■ **WHAT THE TASK ASKS**: Leave out the pictures and copy every record exactly.
►
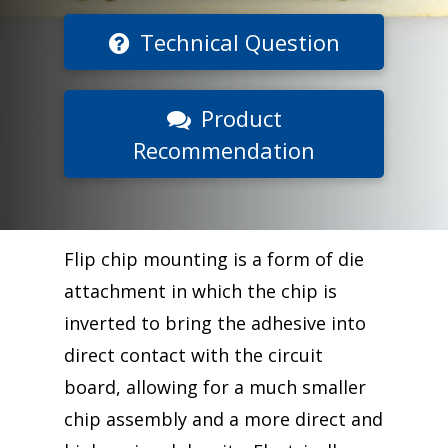
Technical Question
Product
Recommendation
Flip chip mounting is a form of die
attachment in which the chip is
inverted to bring the adhesive into
direct contact with the circuit
board, allowing for a much smaller
chip assembly and a more direct and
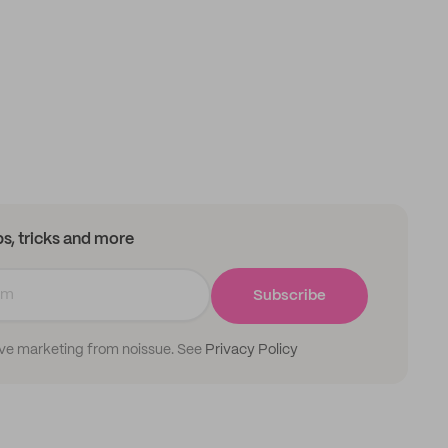
ips, tricks and more
Subscribe
ive marketing from noissue. See
Privacy Policy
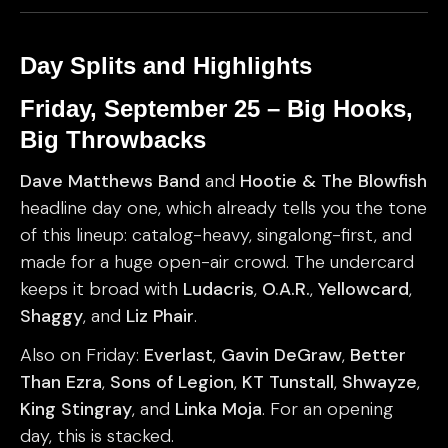
Day Splits and Highlights
Friday, September 25 – Big Hooks,
Big Throwbacks
Dave Matthews Band
and
Hootie & The Blowfish
headline day one, which already tells you the tone
of this lineup: catalog-heavy, singalong-first, and
made for a huge open-air crowd. The undercard
keeps it broad with
Ludacris
,
O.A.R.
,
Yellowcard
,
Shaggy
, and
Liz Phair
.
Also on Friday:
Everlast
,
Gavin DeGraw
,
Better
Than Ezra
,
Sons of Legion
,
KT Tunstall
,
Shwayze
,
King Stingray
, and
Linka Moja
. For an opening
day, this is stacked.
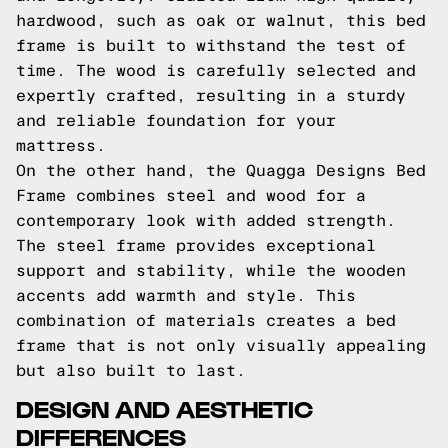
hardwood, such as oak or walnut, this bed
frame is built to withstand the test of
time. The wood is carefully selected and
expertly crafted, resulting in a sturdy
and reliable foundation for your
mattress.
On the other hand, the Quagga Designs Bed
Frame combines steel and wood for a
contemporary look with added strength.
The steel frame provides exceptional
support and stability, while the wooden
accents add warmth and style. This
combination of materials creates a bed
frame that is not only visually appealing
but also built to last.
DESIGN AND AESTHETIC
DIFFERENCES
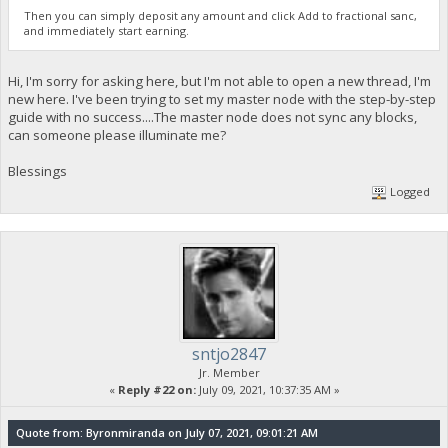
Then you can simply deposit any amount and click Add to fractional sanc,
and immediately start earning.
Hi, I'm sorry for asking here, but I'm not able to open a new thread, I'm
new here. I've been trying to set my master node with the step-by-step
guide with no success....The master node does not sync any blocks,
can someone please illuminate me?
Blessings
Logged
sntjo2847
Jr. Member
«
Reply #22 on:
July 09, 2021, 10:37:35 AM »
Quote from: Byronmiranda on July 07, 2021, 09:01:21 AM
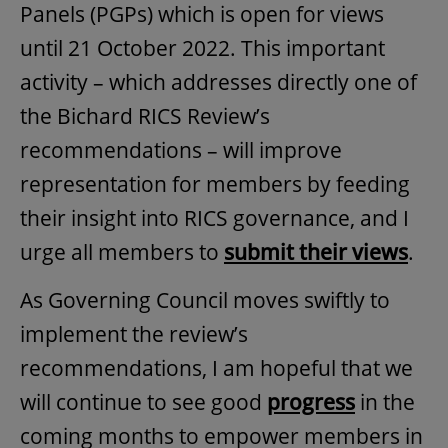
Panels (PGPs) which is open for views
until 21 October 2022. This important
activity – which addresses directly one of
the Bichard RICS Review’s
recommendations – will improve
representation for members by feeding
their insight into RICS governance, and I
urge all members to
submit their views
.
As Governing Council moves swiftly to
implement the review’s
recommendations, I am hopeful that we
will continue to see good
progress
in the
coming months to empower members in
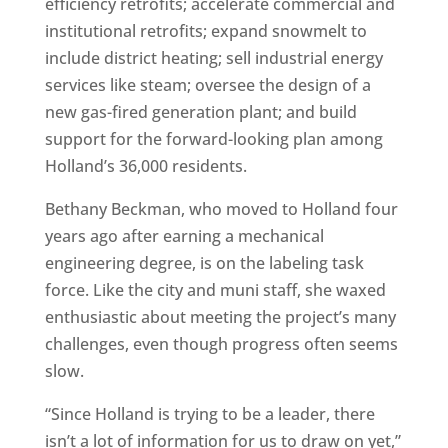
efficiency retrofits; accelerate commercial and
institutional retrofits; expand snowmelt to
include district heating; sell industrial energy
services like steam; oversee the design of a
new gas-fired generation plant; and build
support for the forward-looking plan among
Holland’s 36,000 residents.
Bethany Beckman, who moved to Holland four
years ago after earning a mechanical
engineering degree, is on the labeling task
force. Like the city and muni staff, she waxed
enthusiastic about meeting the project’s many
challenges, even though progress often seems
slow.
“Since Holland is trying to be a leader, there
isn’t a lot of information for us to draw on yet,”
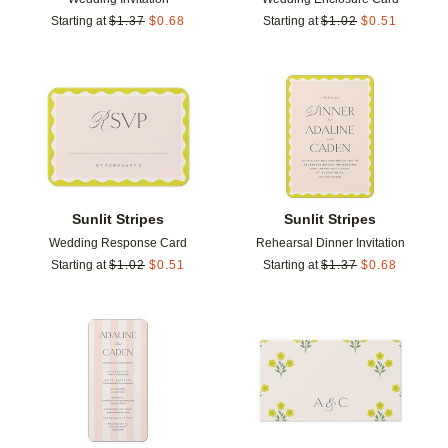
Starting at
$
1.37
$
0.68
Starting at
$
1.02
$
0.51
Add to favorites
Add t
Sunlit Stripes
Sunlit Stripes
Wedding Response Card
Rehearsal Dinner Invitation
Starting at
$
1.02
$
0.51
Starting at
$
1.37
$
0.68
Add to favorites
Add t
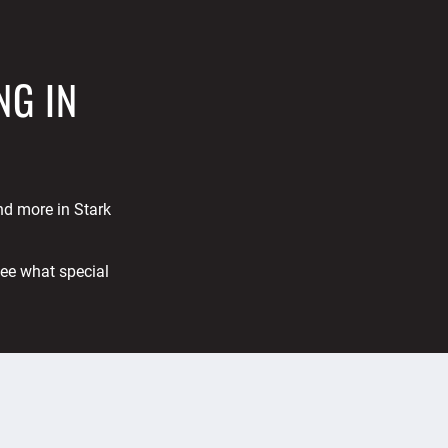
NG IN
and more in Stark
See what special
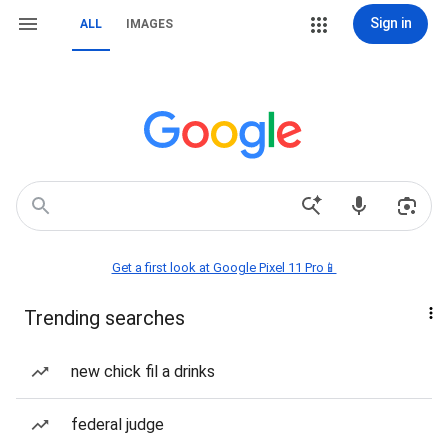
Sign in
ALL
IMAGES
Get a first look at Google Pixel 11 Pro📱
Trending searches
new chick fil a drinks
federal judge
◄
■ **RESPONSE TO THE TASK**:
Technical Question
Product
Recommendation
Flip chip mounting is a form of die
attachment in which the chip is
inverted to bring the adhesive into
direct contact with the circuit
board, allowing for a much smaller
chip assembly and a more direct and
ips, tricks and more
Subscribe
ive marketing from noissue. See
Privacy Policy
Day Splits and Highlights
Friday, September 25 – Big Hooks,
Big Throwbacks
Dave Matthews Band
and
Hootie & The Blowfish
headline day one, which already tells you the tone
of this lineup: catalog-heavy, singalong-first, and
made for a huge open-air crowd. The undercard
keeps it broad with
Ludacris
,
O.A.R.
,
Yellowcard
,
Shaggy
, and
Liz Phair
.
Also on Friday:
Everlast
,
Gavin DeGraw
,
Better
Than Ezra
,
Sons of Legion
,
KT Tunstall
,
Shwayze
,
King Stingray
, and
Linka Moja
. For an opening
day, this is stacked.
hardwood, such as oak or walnut, this bed
frame is built to withstand the test of
time. The wood is carefully selected and
expertly crafted, resulting in a sturdy
and reliable foundation for your
mattress.
On the other hand, the Quagga Designs Bed
Frame combines steel and wood for a
contemporary look with added strength.
The steel frame provides exceptional
support and stability, while the wooden
accents add warmth and style. This
combination of materials creates a bed
frame that is not only visually appealing
but also built to last.
DESIGN AND AESTHETIC
DIFFERENCES
Then you can simply deposit any amount and click Add to fractional sanc,
and immediately start earning.
Hi, I'm sorry for asking here, but I'm not able to open a new thread, I'm
new here. I've been trying to set my master node with the step-by-step
guide with no success....The master node does not sync any blocks,
can someone please illuminate me?
Blessings
Logged
sntjo2847
Jr. Member
«
Reply #22 on:
July 09, 2021, 10:37:35 AM »
Quote from: Byronmiranda on July 07, 2021, 09:01:21 AM
Panels (PGPs) which is open for views
until 21 October 2022. This important
activity – which addresses directly one of
the Bichard RICS Review’s
recommendations – will improve
representation for members by feeding
their insight into RICS governance, and I
urge all members to
submit their views
.
As Governing Council moves swiftly to
implement the review’s
recommendations, I am hopeful that we
will continue to see good
progress
in the
coming months to empower members in
efficiency retrofits; accelerate commercial and
institutional retrofits; expand snowmelt to
include district heating; sell industrial energy
services like steam; oversee the design of a
new gas-fired generation plant; and build
support for the forward-looking plan among
Holland’s 36,000 residents.
Bethany Beckman, who moved to Holland four
years ago after earning a mechanical
engineering degree, is on the labeling task
force. Like the city and muni staff, she waxed
enthusiastic about meeting the project’s many
challenges, even though progress often seems
slow.
“Since Holland is trying to be a leader, there
isn’t a lot of information for us to draw on yet,”
Starting at
$
1.37
$
0.68
Starting at
$
1.02
$
0.51
Add to favorites
Add t
Sunlit Stripes
Sunlit Stripes
Wedding Response Card
Rehearsal Dinner Invitation
Starting at
$
1.02
$
0.51
Starting at
$
1.37
$
0.68
Add to favorites
Add t
NG IN
and more in Stark
See what special
Sign in
ALL
IMAGES
Get a first look at Google Pixel 11 Pro📱
Trending searches
new chick fil a drinks
federal judge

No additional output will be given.